Published in final edited form as: Am J Reprod Immunol. 2009 Aug;62(2):96–111. doi: 10.1111/j.1600-0897.2009.00717.x

Figure 2. Effects of anti-β2GPI Abs on trophoblast cell viability and apoptosis.

Figure 2

(A) First trimester trophoblast cells (HTR8) were incubated with ID2, IIC5 or the mouse IgG1 isotype control (IgG) at 0, 5, 10, 20 and 40µg/ml for 48 hours. Cell viability was then determined using the CellTiter 96 assay. Line graph shows the percentage cell viability relative to the untreated control (0 µg/ml). Treatment with ID2 or IIC5 at the high dose of 40µg/ml significantly reduced trophoblast cell viability when compared to the untreated control (*p<0.05, **p<0.001). This figure is representative of at least three independent experiments performed in triplicate. Significance was determined using ANOVA.

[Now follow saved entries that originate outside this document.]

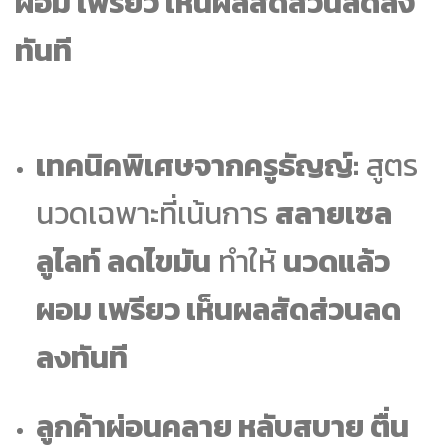
ผอม เพรียว เห็นผลสัดส่วนลดลง
ทันที
เทคนิคพิเศษจากครูธัญญ์:
สูตร
นวดเฉพาะที่เน้นการ
สลายเซล
ลูไลท์ ลดไขมัน
ทำให้
นวดแล้ว
ผอม เพรียว เห็นผลสัดส่วนลด
ลงทันที
ลูกค้าผ่อนคลาย หลับสบาย ตื่น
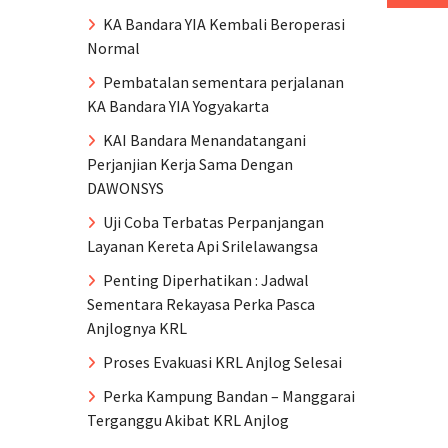
KA Bandara YIA Kembali Beroperasi
Normal
Pembatalan sementara perjalanan
KA Bandara YIA Yogyakarta
KAI Bandara Menandatangani
Perjanjian Kerja Sama Dengan
DAWONSYS
Uji Coba Terbatas Perpanjangan
Layanan Kereta Api Srilelawangsa
Penting Diperhatikan : Jadwal
Sementara Rekayasa Perka Pasca
Anjlognya KRL
Proses Evakuasi KRL Anjlog Selesai
Perka Kampung Bandan – Manggarai
Terganggu Akibat KRL Anjlog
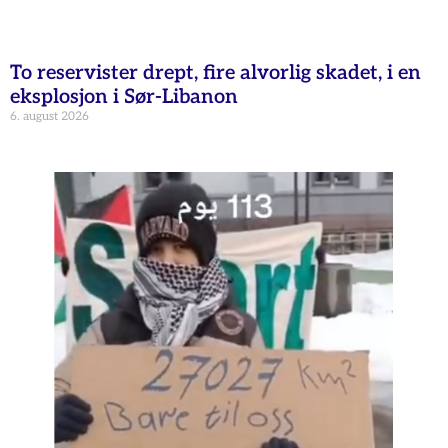
To reservister drept, fire alvorlig skadet, i en
eksplosjon i Sør-Libanon
6. august 2026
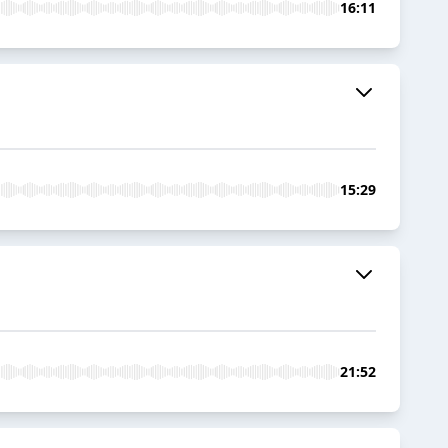
16:11
15:29
21:52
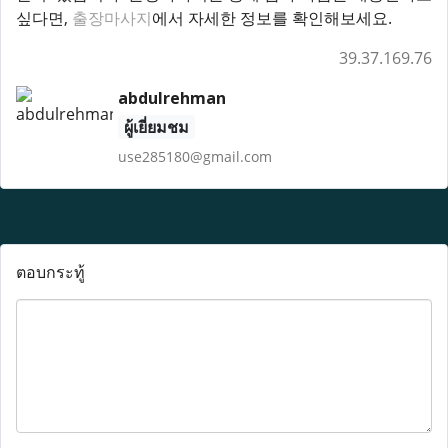
싶다면,
출장마사지
에서 자세한 정보를 확인해보세요.
39.37.169.76
abdulrehman
ผู้เยี่ยมชม
use285180@gmail.com
ตอบกระทู้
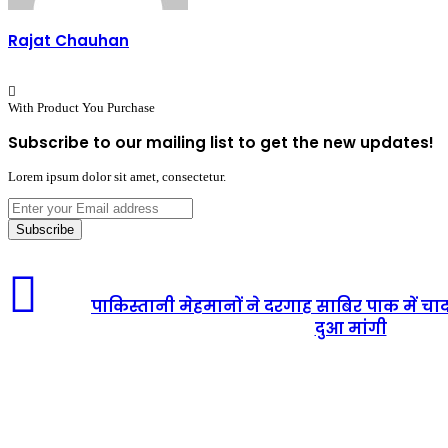
Rajat Chauhan
With Product You Purchase
Subscribe to our mailing list to get the new updates!
Lorem ipsum dolor sit amet, consectetur.
Enter
your
Email
address
पाकिस्तानी मेहमानों ने दरगाह साबिर पाक में चाद
दुआ मांगी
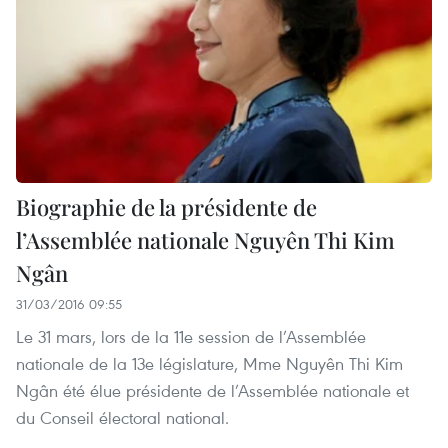
Biographie de la présidente de
l’Assemblée nationale Nguyên Thi Kim
Ngân
31/03/2016 09:55
Le 31 mars, lors de la 11e session de l’Assemblée
nationale de la 13e législature, Mme Nguyên Thi Kim
Ngân été élue présidente de l’Assemblée nationale et
du Conseil électoral national.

(B) First trimester trophoblast cells (HTR8) were incubated with no treatment (NT); ID2 (40µg/ml); IIC5 (40µg/ml); mouse IgG (40µg/ml), as a negative isotype control (IgG); or CPT, (4µM) as a positive control for cell death, for 48 hours. Cell viability was then determined using the CellTiter 96 assay. Barchart shows the percentage cell viability relative to the NT control *p <0.05, **p <0.001. Significance was determined using ANOVA. Data are pooled from five individual experiments.

(C) First trimester trophoblast cells (HTR8) were incubated with NT, ID2 (40µg/ml); IIC5 (40µg/ml) or mIgG (IgG; 40µg/ml) in the presence and absence of heparin (100ng/ml) for 48 hours. Cell viability was then determined using the CellTiter 96 assay. Barchart shows the percentage cell viability relative to the NT control unless otherwise indicated and significance was determined using ANOVA. The presence of heparin significantly reduced the amount of cell death induced by ID2 and IIC5 (*p <0.01, **p <0.001), as determined using a paired t-test. Data are pooled from three individual experiments.

(D) Trophoblast cells (HTR8) were incubated with either no treatment (NT), ID2 (40µg/ml) or IIC5 (40µg/ml). After 48 hours, caspase-3; caspase-8; and caspase-9 activation was determined. Barchart shows caspase activity in relative light units (RLU) relative to the NT control (*p<0.001). Significance was determined using ANOVA. Data are pooled from three individual experiments.